Data extracts Block Start

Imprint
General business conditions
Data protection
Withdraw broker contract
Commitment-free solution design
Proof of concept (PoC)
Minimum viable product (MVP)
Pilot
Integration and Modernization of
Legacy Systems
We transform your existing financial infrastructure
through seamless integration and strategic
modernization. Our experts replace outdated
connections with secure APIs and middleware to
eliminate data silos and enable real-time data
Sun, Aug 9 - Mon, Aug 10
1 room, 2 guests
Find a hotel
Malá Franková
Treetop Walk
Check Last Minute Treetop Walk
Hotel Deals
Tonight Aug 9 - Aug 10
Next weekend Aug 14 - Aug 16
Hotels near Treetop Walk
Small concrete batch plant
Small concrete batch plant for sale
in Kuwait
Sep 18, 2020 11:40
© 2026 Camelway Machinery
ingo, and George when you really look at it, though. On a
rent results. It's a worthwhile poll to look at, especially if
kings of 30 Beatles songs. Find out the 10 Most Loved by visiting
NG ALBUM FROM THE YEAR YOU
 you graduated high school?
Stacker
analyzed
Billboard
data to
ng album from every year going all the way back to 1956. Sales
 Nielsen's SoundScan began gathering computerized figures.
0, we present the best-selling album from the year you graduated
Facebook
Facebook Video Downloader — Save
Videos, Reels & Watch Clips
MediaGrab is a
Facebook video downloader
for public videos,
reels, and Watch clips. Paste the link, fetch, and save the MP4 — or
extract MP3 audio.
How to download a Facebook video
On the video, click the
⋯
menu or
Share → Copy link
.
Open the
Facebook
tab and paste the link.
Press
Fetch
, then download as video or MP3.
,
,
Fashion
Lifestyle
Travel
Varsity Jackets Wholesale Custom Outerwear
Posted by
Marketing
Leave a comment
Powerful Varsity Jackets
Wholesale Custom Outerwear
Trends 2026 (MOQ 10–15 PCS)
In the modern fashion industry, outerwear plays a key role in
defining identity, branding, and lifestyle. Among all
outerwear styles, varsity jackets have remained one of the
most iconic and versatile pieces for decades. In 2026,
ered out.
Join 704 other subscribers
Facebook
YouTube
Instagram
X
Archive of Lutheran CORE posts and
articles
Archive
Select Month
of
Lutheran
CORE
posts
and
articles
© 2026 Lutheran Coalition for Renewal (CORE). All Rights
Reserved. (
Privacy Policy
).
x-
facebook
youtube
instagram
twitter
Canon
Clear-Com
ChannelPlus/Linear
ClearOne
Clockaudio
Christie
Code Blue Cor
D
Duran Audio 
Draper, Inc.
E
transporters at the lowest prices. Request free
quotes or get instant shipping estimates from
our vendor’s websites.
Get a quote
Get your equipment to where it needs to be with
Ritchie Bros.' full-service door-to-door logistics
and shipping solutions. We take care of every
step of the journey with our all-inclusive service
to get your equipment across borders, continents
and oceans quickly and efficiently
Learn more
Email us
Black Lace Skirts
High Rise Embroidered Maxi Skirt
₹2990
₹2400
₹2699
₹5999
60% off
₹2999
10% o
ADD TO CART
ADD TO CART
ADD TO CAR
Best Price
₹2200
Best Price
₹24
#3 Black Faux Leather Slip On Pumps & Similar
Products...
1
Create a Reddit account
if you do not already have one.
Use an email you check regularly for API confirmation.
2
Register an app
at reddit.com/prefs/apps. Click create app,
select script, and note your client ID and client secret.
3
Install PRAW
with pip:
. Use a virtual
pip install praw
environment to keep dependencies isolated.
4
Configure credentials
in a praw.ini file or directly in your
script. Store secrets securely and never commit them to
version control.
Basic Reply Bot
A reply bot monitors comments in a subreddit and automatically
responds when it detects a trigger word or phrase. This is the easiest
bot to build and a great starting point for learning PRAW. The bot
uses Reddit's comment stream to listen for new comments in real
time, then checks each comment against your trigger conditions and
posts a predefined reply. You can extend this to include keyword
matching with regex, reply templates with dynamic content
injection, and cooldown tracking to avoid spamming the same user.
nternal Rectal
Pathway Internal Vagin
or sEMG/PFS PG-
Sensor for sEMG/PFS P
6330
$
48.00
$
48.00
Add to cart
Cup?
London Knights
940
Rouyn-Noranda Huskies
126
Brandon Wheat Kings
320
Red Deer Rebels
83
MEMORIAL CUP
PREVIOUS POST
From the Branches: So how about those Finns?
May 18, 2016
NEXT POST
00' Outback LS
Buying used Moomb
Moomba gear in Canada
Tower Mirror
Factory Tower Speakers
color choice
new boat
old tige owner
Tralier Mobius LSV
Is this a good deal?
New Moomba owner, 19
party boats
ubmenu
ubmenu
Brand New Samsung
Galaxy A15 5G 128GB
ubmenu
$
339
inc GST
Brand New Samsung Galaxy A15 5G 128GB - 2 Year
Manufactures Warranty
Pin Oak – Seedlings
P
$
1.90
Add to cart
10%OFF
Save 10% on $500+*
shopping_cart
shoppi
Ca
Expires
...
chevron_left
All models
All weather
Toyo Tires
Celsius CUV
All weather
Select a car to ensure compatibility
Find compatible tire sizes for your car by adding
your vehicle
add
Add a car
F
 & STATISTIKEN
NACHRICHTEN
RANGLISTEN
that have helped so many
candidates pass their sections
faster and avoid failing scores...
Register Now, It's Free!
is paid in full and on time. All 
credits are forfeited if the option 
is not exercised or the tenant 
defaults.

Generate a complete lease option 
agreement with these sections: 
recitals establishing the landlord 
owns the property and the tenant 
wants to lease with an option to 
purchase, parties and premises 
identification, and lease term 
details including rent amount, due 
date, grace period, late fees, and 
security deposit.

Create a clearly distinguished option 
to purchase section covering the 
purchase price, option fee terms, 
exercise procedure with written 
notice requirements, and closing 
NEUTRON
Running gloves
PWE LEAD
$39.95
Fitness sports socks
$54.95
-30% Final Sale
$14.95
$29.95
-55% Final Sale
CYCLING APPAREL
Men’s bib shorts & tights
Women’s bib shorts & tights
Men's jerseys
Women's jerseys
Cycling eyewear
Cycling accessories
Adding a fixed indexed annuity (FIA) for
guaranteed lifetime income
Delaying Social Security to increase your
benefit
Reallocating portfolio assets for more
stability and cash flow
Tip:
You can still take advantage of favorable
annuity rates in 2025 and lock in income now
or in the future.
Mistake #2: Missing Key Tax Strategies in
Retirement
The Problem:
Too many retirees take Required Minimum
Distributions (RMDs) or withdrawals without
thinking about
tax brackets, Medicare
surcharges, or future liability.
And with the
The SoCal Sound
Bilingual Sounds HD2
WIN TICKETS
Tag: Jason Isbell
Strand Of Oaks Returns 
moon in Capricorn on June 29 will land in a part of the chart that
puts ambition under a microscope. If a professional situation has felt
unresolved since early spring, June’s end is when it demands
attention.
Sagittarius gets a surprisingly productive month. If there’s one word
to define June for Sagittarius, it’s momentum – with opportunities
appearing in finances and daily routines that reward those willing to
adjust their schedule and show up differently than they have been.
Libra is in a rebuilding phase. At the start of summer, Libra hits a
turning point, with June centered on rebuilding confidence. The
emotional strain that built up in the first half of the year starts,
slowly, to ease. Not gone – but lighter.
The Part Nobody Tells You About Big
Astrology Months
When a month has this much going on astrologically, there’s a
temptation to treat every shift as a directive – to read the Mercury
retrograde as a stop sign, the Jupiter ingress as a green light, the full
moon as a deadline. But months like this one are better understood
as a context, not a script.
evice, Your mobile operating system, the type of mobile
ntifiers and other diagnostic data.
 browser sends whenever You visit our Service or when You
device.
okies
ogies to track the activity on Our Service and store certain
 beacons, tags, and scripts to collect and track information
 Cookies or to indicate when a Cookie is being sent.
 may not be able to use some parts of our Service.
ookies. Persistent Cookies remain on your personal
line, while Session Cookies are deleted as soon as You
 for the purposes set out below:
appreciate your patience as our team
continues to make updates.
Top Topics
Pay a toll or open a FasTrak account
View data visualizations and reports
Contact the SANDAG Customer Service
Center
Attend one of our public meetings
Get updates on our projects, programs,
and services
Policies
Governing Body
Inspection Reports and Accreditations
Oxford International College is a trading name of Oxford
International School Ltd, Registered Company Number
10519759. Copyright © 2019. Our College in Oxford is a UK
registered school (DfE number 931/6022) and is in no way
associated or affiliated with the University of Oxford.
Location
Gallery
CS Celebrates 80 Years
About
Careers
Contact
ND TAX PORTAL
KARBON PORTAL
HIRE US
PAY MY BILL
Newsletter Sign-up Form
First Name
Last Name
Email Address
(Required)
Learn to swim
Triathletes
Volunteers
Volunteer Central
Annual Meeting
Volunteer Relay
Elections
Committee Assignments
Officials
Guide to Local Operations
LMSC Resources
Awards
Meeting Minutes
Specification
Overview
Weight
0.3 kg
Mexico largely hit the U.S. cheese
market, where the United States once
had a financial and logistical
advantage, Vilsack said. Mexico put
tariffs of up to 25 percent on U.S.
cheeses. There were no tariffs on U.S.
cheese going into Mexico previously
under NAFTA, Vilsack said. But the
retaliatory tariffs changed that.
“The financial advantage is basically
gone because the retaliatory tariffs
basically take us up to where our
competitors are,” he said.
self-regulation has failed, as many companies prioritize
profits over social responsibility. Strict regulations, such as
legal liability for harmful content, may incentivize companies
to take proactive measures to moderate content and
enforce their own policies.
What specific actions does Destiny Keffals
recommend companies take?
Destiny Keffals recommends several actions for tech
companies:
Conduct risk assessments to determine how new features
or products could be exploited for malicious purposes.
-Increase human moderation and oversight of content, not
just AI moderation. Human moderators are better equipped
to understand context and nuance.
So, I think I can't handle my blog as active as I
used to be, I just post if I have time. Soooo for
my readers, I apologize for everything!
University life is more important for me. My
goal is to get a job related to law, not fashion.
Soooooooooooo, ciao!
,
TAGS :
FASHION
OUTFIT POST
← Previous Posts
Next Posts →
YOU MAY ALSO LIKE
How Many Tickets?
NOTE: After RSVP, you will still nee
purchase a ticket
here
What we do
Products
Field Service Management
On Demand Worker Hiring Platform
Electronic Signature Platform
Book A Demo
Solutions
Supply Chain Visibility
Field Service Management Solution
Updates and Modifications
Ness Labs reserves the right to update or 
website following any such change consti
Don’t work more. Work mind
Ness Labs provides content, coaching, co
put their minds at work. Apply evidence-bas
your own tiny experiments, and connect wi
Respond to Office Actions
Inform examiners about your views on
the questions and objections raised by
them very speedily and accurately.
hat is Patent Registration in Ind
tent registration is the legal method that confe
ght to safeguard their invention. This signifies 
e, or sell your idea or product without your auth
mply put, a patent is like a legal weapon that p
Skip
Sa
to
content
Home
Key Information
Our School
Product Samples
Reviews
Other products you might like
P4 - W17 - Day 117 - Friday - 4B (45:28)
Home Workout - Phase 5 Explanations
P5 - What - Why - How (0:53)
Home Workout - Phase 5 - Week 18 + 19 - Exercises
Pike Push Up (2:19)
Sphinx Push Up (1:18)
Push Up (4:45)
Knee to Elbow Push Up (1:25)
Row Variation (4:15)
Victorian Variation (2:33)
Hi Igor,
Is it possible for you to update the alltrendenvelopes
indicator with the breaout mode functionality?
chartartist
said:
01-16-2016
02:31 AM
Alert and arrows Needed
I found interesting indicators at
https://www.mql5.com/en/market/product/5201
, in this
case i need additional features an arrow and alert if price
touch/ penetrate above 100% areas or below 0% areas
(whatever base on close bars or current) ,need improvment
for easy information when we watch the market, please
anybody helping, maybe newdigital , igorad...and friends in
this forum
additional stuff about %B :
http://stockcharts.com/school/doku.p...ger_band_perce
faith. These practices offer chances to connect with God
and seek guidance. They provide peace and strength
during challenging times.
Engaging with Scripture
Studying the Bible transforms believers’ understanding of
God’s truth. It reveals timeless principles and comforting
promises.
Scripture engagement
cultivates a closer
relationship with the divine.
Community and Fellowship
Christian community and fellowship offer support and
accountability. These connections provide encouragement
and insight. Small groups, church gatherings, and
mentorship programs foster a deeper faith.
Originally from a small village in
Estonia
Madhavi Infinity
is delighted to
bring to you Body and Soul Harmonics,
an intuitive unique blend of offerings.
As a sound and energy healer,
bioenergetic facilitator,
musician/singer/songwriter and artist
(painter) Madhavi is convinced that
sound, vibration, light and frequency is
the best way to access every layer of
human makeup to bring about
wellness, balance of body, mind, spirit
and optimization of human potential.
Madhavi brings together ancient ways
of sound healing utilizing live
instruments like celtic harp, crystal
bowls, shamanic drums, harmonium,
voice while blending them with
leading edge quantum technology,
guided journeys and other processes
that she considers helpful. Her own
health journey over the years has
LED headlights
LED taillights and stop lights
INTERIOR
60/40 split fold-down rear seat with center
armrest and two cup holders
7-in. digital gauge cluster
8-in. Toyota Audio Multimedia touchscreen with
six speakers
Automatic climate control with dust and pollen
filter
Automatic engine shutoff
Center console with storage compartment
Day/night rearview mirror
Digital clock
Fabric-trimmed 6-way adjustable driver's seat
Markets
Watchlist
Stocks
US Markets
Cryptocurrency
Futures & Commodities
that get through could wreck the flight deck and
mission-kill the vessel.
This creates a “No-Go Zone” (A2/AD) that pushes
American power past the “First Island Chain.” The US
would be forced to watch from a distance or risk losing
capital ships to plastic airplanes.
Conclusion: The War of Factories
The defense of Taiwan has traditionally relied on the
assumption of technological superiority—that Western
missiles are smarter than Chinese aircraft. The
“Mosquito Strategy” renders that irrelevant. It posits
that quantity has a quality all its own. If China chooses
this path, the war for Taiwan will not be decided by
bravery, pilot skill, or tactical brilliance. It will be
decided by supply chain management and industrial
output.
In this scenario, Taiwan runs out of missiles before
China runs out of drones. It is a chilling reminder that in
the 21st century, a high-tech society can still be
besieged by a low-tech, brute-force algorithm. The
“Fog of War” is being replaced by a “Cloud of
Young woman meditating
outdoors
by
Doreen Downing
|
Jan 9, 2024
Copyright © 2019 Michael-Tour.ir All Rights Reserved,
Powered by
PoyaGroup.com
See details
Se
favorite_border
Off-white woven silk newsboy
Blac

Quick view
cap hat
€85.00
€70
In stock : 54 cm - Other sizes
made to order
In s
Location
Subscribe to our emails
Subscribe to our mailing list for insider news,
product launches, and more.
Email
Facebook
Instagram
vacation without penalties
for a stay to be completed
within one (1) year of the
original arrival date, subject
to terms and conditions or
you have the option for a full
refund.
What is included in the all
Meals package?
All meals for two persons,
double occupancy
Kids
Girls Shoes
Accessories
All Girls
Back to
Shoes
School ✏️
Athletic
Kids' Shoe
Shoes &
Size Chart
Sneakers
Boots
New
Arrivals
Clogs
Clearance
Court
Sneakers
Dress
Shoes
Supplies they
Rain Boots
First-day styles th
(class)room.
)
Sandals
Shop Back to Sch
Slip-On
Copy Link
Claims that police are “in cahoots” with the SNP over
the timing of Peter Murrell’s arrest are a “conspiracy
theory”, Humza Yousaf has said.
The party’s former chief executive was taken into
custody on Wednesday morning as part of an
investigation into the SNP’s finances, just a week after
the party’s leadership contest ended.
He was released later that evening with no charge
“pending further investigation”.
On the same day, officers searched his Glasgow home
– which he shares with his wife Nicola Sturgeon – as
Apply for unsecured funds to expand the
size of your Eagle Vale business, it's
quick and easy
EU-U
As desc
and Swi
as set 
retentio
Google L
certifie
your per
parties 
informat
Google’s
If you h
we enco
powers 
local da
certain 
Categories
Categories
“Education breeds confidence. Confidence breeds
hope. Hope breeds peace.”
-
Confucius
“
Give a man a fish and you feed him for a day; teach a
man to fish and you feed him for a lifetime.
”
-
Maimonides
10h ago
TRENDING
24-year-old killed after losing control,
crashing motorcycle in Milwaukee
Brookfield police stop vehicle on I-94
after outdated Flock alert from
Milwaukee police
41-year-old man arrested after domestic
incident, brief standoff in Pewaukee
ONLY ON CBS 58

Data extracts Block End

◆ Exercise
Would you show all lines of the material above that contain the word "peace"?

◆ Your response
and seek guidance. They provide peace and strength
hope. Hope breeds peace.”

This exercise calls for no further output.